Saturday, January 5, 2013

A few thoughts on the violence in "Django Unchained"


Part of me has always been skeptical of movie violence. Something feels immoral, or perhaps amoral, about the ways movie protagonists--the characters we sympathize with, or even relate to--deploy righteous violence as a matter of course. Killing is integral to the meanings of so many movies that I'm having a hard time picking only a few examples. I'm thinking of the swaggering, idiotic imperialism of violence in "The Expendables." The joyous violence of "Looper," in which killing seems the logical way to tie up loose threads of the plot. The countless movies, like the two I've just mentioned, in which our protagonist is a murderer by trade.  In movies like these violence does not have consequences beyond those immediate to our hero(ine). Victims do not have families, characters appear in the film just to die (or, rather, to be killed by our hero), and death by gunshot or stabbing is usually a momentary bloodless affair.

Then there's "Django Unchained," a movie filled with righteous murder and ecstatic fountains of spurting blood. But not only those things. Each moment of fun violence comes as part of Django's quest to rescue his wife, in which he kills dozens of white people who make their living on slavery. There are also moments of stunning, revolting violence, when the film shows us slaves whipped, set upon by dogs, or the nearly unwatchable scene of two slaves forced to fight to the death for the pleasure of white aristocrats.

The aesthetics of violence in the film aren't too hard to puzzle out: "Django" wants us to realize that some sorts of violence are righteous, and some aren't. Unlike "The Expendables," in which "bad guys" are so-labelled and marked for death by awful directorial fiat, in "Django" the bad guys are truly bad. Each of them has done physical or existential violence to Django and his wife by being a cog in the institution of slavery. The retribution sought by Django is an appropriate application of the popular cinematic maxim that the protagonist of an action movie must take justice into his own hands. That maxim makes sense here when, usually, it strikes me as scary. That's because, in the world of "Django," all the things done to Django, to his wife, and to every other slave in the film are perfectly legal. What other option does Django have but violence?

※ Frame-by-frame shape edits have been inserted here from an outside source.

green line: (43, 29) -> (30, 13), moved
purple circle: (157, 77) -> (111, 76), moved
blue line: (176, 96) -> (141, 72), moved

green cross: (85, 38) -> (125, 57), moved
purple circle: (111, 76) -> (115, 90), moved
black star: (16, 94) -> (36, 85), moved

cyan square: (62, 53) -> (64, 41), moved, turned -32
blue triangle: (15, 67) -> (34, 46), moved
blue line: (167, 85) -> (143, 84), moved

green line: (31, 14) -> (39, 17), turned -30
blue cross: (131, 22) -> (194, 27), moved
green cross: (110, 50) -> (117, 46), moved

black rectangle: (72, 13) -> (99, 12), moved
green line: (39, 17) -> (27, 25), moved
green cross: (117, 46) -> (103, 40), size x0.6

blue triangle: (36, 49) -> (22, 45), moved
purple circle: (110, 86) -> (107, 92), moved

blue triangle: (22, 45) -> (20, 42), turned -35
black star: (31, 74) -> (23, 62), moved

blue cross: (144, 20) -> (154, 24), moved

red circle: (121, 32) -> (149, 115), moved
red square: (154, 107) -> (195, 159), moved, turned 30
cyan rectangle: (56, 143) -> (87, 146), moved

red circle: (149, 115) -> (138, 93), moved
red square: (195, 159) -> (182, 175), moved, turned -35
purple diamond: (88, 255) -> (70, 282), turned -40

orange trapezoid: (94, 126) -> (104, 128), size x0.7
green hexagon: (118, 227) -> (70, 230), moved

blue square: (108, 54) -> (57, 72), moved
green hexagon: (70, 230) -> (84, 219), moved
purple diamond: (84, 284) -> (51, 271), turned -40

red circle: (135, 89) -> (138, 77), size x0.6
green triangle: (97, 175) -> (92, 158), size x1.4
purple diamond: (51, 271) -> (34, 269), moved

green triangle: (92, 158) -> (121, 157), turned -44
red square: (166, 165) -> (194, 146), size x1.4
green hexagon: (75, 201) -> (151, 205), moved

Still, I found myself wondering, as I sat through more scenes of bloody sadism: is this really necessary? It might be fun, and it might be righteous, but why? Why take pleasure in this violence? I think there are two parts to the answer.

1) Django (and, by proxy, the audience) deserves it. Django suffered through slavery (and we suffer from its memory--some of us more profoundly than others). "Django's" violence is payback, and though there are reasons why it might not feel good, those reasons are not within the scope of this film. The film is about triumph over and revenge on slavery.

2) The different aesthetics of violence in "Django" accentuate the film's unreality. Can anyone believe they are seeing real violence, or anything approaching it, when the violence is depicted in such profoundly different ways in the same film? The juxtaposition of the fight-to-the-death scene mentioned earlier and the hyper-stylized slaveholder deaths that register as cool or interesting (and even then only for a moment) highlights the ways that none of the violence we're seeing in real. The violence and death meted out by Django is limited only by our imaginations. The violence and death meted out to slaves is limited by the bounds of taste. Django's violence can be righteous and fun only because it isn't real, and everyone knows it.

I think "Django Unchained" is a great movie. The heightened reality of an exploitation film (which is at least part of what Django is) suits the antebellum south very well. And, more than most films, it's conscious of its violence. The film deploys violence according to a morality that makes sense in our own world, which is more than most movies can say.